It’s football season. School has started back. Allow me to have a flashback…
Only in America is it great to be a loser. The losers of the Super Bowl made in a night what I made in a year. Yes, you read that right. The losers. Think about it. My professors always use to say that journalists need to declare their interests. So before I get going, let me tell you a couple of things. I used to be a teacher. I got to work at 7 a.m. and I left at 4:30. I made 42,000 a year and I got summers off. Consider my bias declared. Now let’s move on shall we?
I watched the Super Bowl last year along with over a hundred million other people. I like football. I do not love it, but I like it. I like the passion of the players and fans. I like how the game brings people together. I like the competition. And as a twenty-four year old young lady, I like looking at some of those players. What I do not like, however, is the salary of football players compared to that of teachers. What does the stark difference in salaries say about what our country values? We should be outraged and when I say we I don’t mean just teachers. We can’t occupy the classroom, but we sure know how to occupy a stadium. We don’t want to hear from our teachers about the flaws in our education system, but we turn up the volume to hear Eli Manning. Think about it.
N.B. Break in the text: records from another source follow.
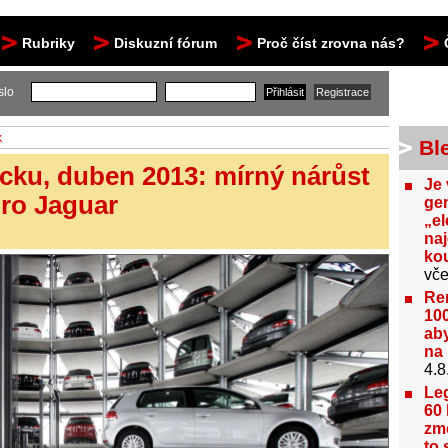
Rubriky
Diskuzní fórum
Proč číst zrovna nás?
slo
k
Bl
cku, duben 2013: mírný nárůst
Je 
pro Jaguar
gen
„el
na
kou
vče
Re
100
aby
na 
4.8
Le
60 
změ
to 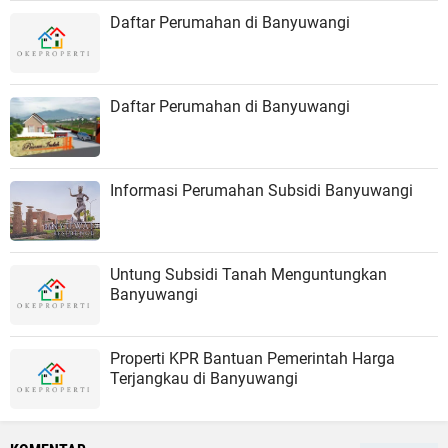
Daftar Perumahan di Banyuwangi
Daftar Perumahan di Banyuwangi
Informasi Perumahan Subsidi Banyuwangi
Untung Subsidi Tanah Menguntungkan
Banyuwangi
Properti KPR Bantuan Pemerintah Harga
Terjangkau di Banyuwangi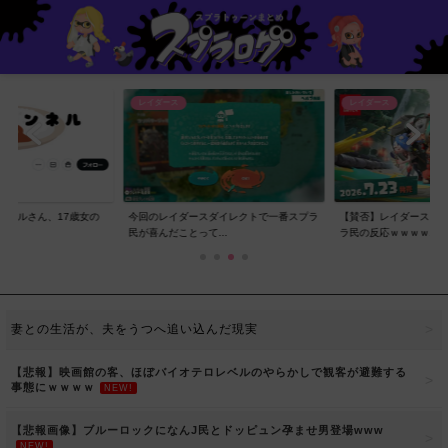
レイダース
レイダース
ンネルさん、17歳女の
今回のレイダースダイレクトで一番スプラ
【賛否】レイダースダ
..
民が喜んだことって...
ラ民の反応ｗｗｗｗ...
妻との生活が、夫をうつへ追い込んだ現実
【悲報】映画館の客、ほぼバイオテロレベルのやらかしで観客が避難する
事態にｗｗｗｗ
NEW!
【悲報画像】ブルーロックになんJ民とドッピュン孕ませ男登場www
NEW!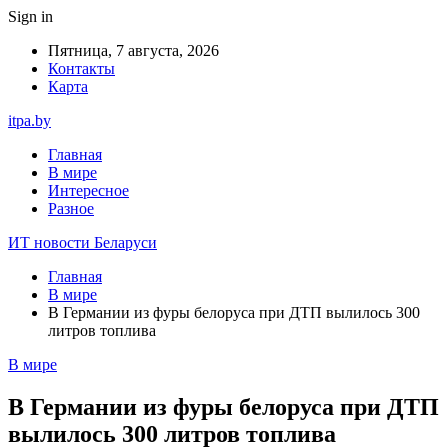
Sign in
Пятница, 7 августа, 2026
Контакты
Карта
itpa.by
Главная
В мире
Интересное
Разное
ИТ новости Беларуси
Главная
В мире
В Германии из фуры белоруса при ДТП вылилось 300
литров топлива
В мире
В Германии из фуры белоруса при ДТП
вылилось 300 литров топлива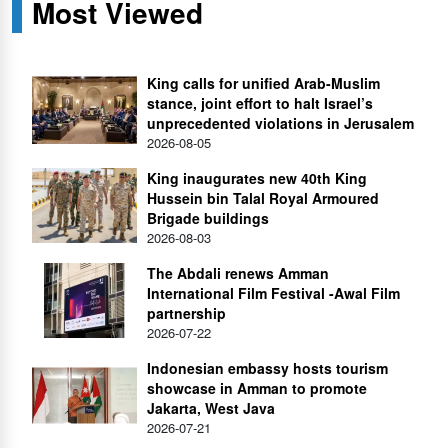
Most Viewed
King calls for unified Arab-Muslim
stance, joint effort to halt Israel’s
unprecedented violations in Jerusalem
2026-08-05
King inaugurates new 40th King
Hussein bin Talal Royal Armoured
Brigade buildings
2026-08-03
The Abdali renews Amman
International Film Festival -Awal Film
partnership
2026-07-22
Indonesian embassy hosts tourism
showcase in Amman to promote
Jakarta, West Java
2026-07-21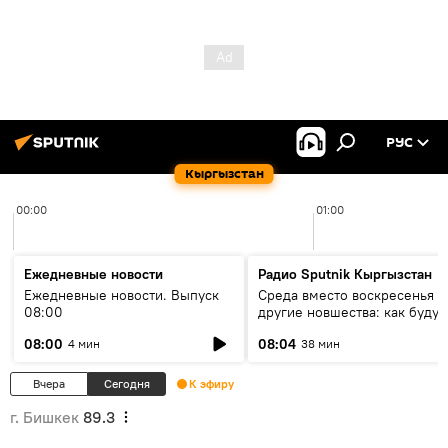
РУС
Кыргызстан
00:00
01:00
Ежедневные новости
Радио Sputnik Кыргызстан
Ежедневные новости. Выпуск
Среда вместо воскресенья и
08:00
другие новшества: как будут
проходить выборы в КР?
08:00
08:04
4 мин
38 мин
Вчера
Сегодня
К эфиру
г. Бишкек
89.3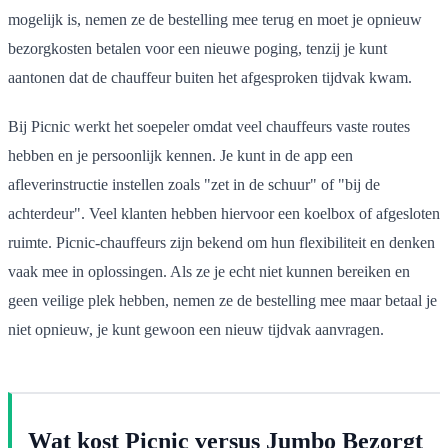
mogelijk is, nemen ze de bestelling mee terug en moet je opnieuw
bezorgkosten betalen voor een nieuwe poging, tenzij je kunt
aantonen dat de chauffeur buiten het afgesproken tijdvak kwam.
Bij Picnic werkt het soepeler omdat veel chauffeurs vaste routes
hebben en je persoonlijk kennen. Je kunt in de app een
afleverinstructie instellen zoals "zet in de schuur" of "bij de
achterdeur". Veel klanten hebben hiervoor een koelbox of afgesloten
ruimte. Picnic-chauffeurs zijn bekend om hun flexibiliteit en denken
vaak mee in oplossingen. Als ze je echt niet kunnen bereiken en
geen veilige plek hebben, nemen ze de bestelling mee maar betaal je
niet opnieuw, je kunt gewoon een nieuw tijdvak aanvragen.
Wat kost Picnic versus Jumbo Bezorgt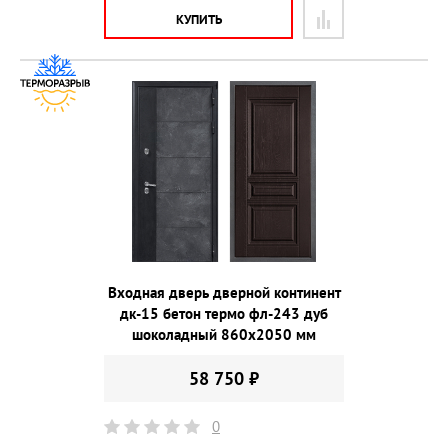
КУПИТЬ
Входная дверь дверной континент
дк-15 бетон термо фл-243 дуб
шоколадный 860х2050 мм
58 750 ₽
0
I had a student named Malik. He eats, breathes, and sleeps football. It’s all he writes about, talks about, and thinks about. He asked me every Friday if Cam Newton was our mystery reader. Every Friday I told him no. Almost everything I taught reverted back to football. Whenever we learned about a new state he made a correlation to a football team. When I talked about Alabama in social studies he screamed, “Roll Tide!” If I said the weather was cold in Wisconsin he’d say, “Man, Green Bay almost won.” You get the point. Malik is very bright and when he tells me he will play football in college I believe him. He is meticulous about his schoolwork and at age six he can rival third graders in stature. When Malik came to school after the super bowl game he asked me if I had watched. When I said yes I just knew he would ramble on about his favorite play. He surprised me when he said, “Oh, so that means you heard ‘America the Beautiful’ that song you taught us about in social studies?” It may seem minor, but I was so happy that he noticed. Academics first, think about it.
Now I am not suggesting that football is not important. It seems like every possible human emotion is extracted from a single game. Remember, I like football. I am also not mad at Eli Manning and his teammates for working their butts off to win the biggest game of last year’s football season. I know their performance on the field was a reflection of their hard work, patience, and practice. I just wish teachers were adequately compensated for their patience, practice, and performance too. I wish teachers would be paid for the touchdowns they make in the classroom. Last year Brady said, “We just came up a little bit short. I think we had a couple of missed opportunities out there…” Unfortunately, he was talking about football and not our education system.